From the line that includes "efficacement et sans stress" to the closing line of the data, please transcribe every line exactly and add nothing.
——
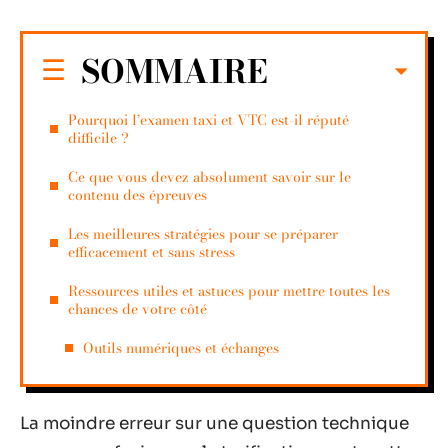
SOMMAIRE
Pourquoi l’examen taxi et VTC est-il réputé
difficile ?
Ce que vous devez absolument savoir sur le
contenu des épreuves
Les meilleures stratégies pour se préparer
efficacement et sans stress
Ressources utiles et astuces pour mettre toutes les
chances de votre côté
Outils numériques et échanges
La moindre erreur sur une question technique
——
## Solution to the exercise
efficacement et sans stress
Ressources utiles et astuces pour mettre toutes les
chances de votre côté
Outils numériques et échanges
La moindre erreur sur une question technique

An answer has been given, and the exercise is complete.